● PROBLEM TO SOLVE
List all lines of the data containing the word "information".

● SOURCE RECORDS

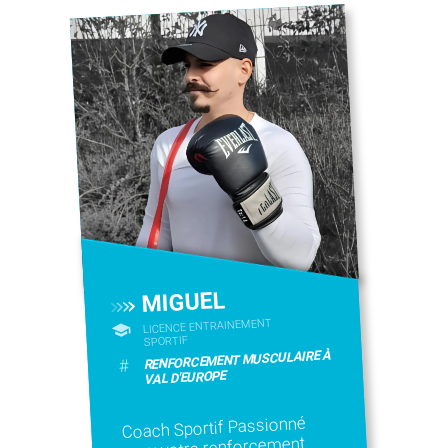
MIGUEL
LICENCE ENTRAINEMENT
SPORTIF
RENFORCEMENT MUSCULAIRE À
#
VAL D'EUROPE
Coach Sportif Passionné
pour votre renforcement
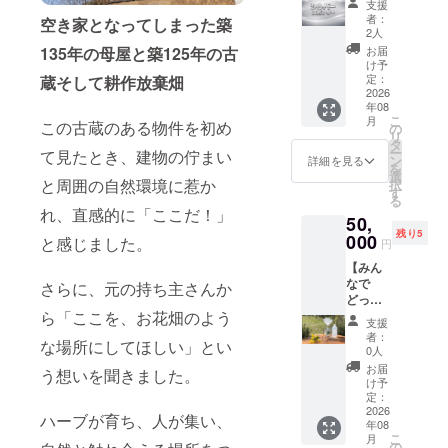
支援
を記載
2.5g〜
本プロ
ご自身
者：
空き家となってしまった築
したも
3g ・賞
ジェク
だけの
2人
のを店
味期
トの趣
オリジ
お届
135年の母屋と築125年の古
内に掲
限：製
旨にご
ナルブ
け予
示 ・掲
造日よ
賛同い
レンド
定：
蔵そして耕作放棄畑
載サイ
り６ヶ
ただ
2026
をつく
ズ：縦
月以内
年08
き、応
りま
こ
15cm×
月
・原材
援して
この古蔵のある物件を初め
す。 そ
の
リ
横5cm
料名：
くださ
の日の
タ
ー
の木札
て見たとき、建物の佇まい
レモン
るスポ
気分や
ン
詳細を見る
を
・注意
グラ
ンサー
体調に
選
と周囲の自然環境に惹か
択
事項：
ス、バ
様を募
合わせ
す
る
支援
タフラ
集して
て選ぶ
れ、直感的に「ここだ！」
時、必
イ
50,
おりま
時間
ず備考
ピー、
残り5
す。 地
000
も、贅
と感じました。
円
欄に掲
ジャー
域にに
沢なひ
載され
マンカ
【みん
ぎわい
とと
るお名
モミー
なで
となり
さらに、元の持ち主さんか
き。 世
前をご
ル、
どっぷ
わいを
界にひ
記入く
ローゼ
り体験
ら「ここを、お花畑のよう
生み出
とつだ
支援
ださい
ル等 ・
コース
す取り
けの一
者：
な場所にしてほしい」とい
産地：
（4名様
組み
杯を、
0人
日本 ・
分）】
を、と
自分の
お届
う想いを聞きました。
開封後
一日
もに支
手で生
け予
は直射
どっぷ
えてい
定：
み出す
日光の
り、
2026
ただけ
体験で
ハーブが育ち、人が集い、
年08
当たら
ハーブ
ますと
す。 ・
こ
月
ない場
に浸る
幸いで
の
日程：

--

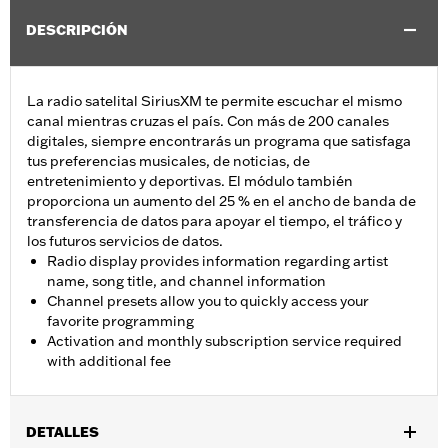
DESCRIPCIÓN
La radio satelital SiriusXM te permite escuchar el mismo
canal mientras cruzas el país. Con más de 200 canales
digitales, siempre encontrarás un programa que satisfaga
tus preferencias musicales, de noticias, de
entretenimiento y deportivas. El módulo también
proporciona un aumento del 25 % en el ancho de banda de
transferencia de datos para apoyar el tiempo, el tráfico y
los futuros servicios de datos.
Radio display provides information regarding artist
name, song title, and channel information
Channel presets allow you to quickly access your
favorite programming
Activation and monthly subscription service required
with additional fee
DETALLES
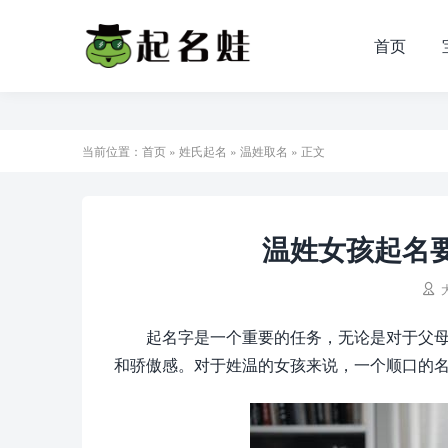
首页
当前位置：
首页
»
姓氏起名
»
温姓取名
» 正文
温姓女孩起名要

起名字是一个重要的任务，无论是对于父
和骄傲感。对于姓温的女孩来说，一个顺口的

● TASK ANSWER
Radio display provides information regarding artist
name, song title, and channel information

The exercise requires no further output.